The Most Ingenious Photo Sharing App Since Facebook
Two Dads Discuss the Most Ingenious Thing to Happen to Sharing Pictures Since the Invention of the Facebook Wall
When my 5 children were young, there was no Internet. The way you shared a photo was to personally hand someone a print or mail it to them. Getting a photo in the mail was special occasion for friends or family members anxious to see pictures of the kids. Today we have numerous internet sharing platforms – Facebook, Twitter, Instagram, Google Photos, various chat programs, etc. and of course, email. While there are many choices, none of these solutions is really good for all of your family members and friends.

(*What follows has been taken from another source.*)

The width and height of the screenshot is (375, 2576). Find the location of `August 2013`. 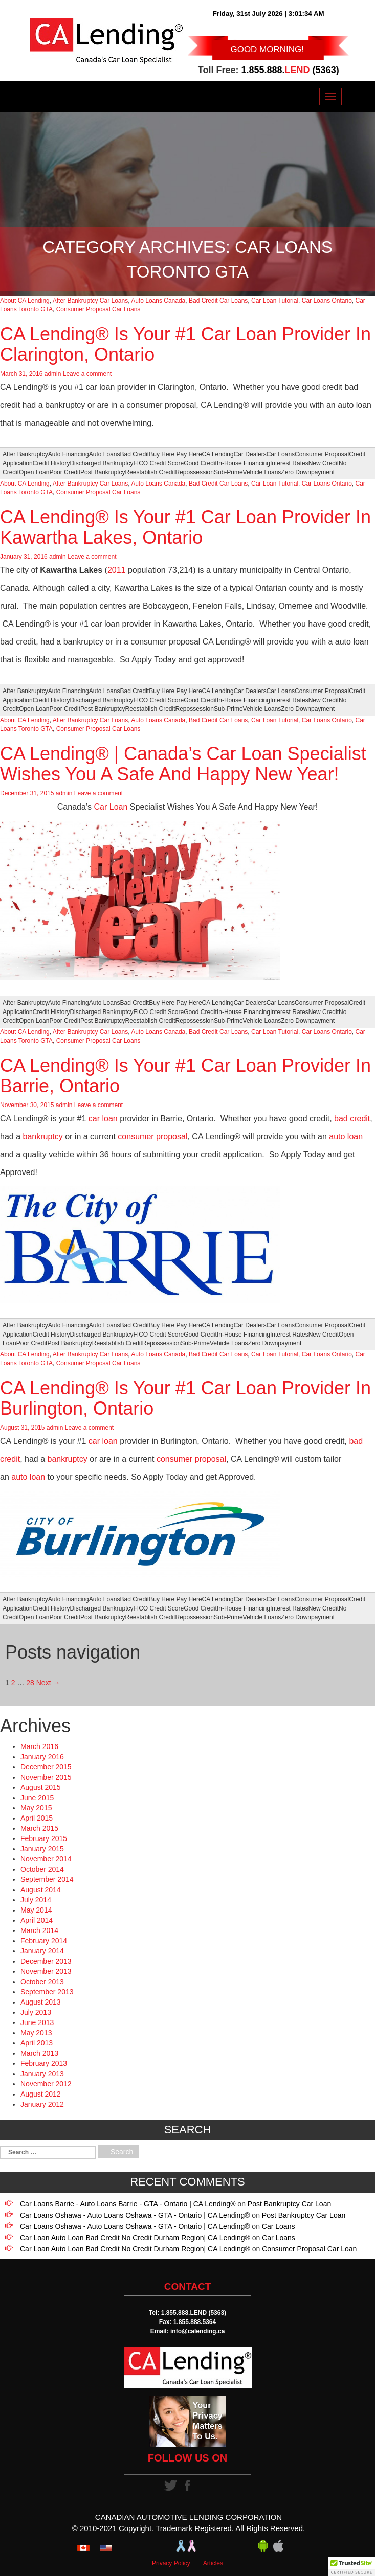 August 2013 is located at coordinates (40, 2002).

Internet based picture sharing raises safety concerns over who sees the pictures as well as logistical issues in how to share with everyone in your network. How many times have we posted a picture on Facebook and wondered why no one seemed to see it? What about grandma who isn’t a user of social media? How will she see pictures of the grandkids? How many times have we forgotten to send a picture of a child’s memorable moment to someone important in our life? How do we keep all of these pictures organized so that they chronicle the child’s life as he or she grows up?
In this video interview, I discuss with Eddie Geller, CEO and Co-Founder of Tinybeans, how his new photo sharing app solves these problems. Eddie is a dad of 4 boys and it is most interesting how the app was conceived by dads for dads (and moms) just trying to do the right thing with their kid’s photos. Tinybeans is really about helping to keep extended families and friends close.

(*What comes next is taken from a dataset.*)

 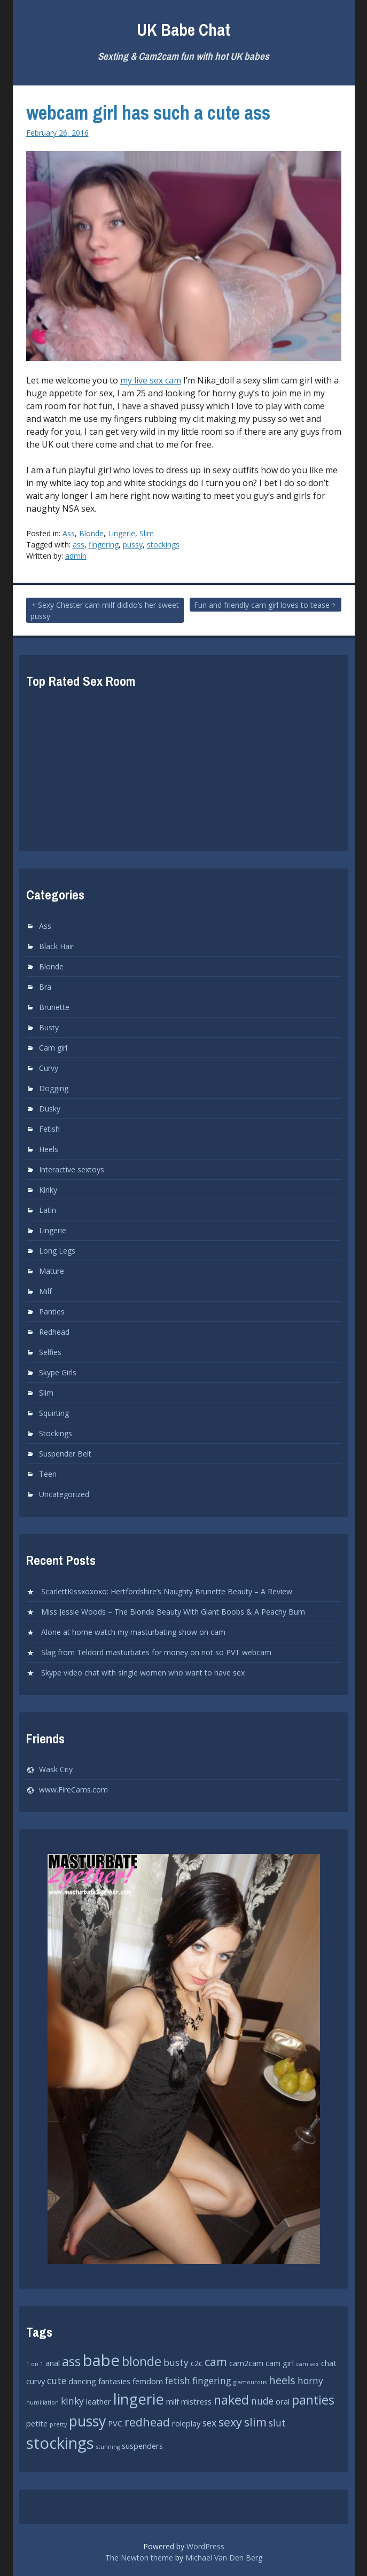 What do you see at coordinates (48, 1190) in the screenshot?
I see `Kinky` at bounding box center [48, 1190].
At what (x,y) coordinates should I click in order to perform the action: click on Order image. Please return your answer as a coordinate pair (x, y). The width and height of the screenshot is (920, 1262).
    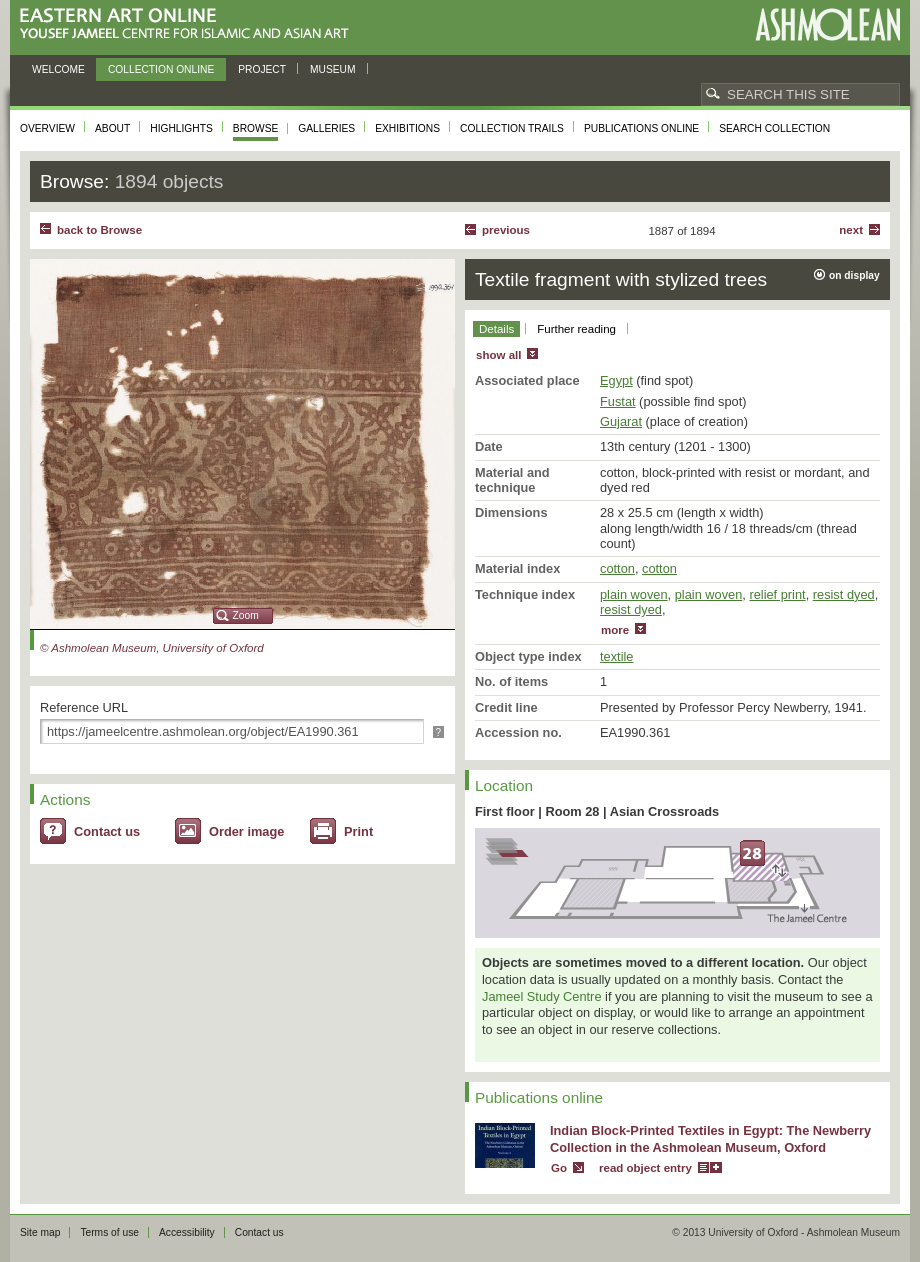     Looking at the image, I should click on (246, 831).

As someone who has spent the last 30 years in the photography business I have taken photos of my children on a regular basis. I have accumulated literally tens of thousands of pictures as all 5 of them are now in their 20’s. It was a long and arduous task I gave my middle daughter, Rebecca, to scan and organize all of the ones that were on film. They have all been combined in one cloud location and I have given my children access to all of their photos. Those are memories I happily pass onto to them.
It’s every parent’s obligation to be the keeper of the family photos and make sure the pass safely onto the next generation.
Photos lost are a memory lost forever.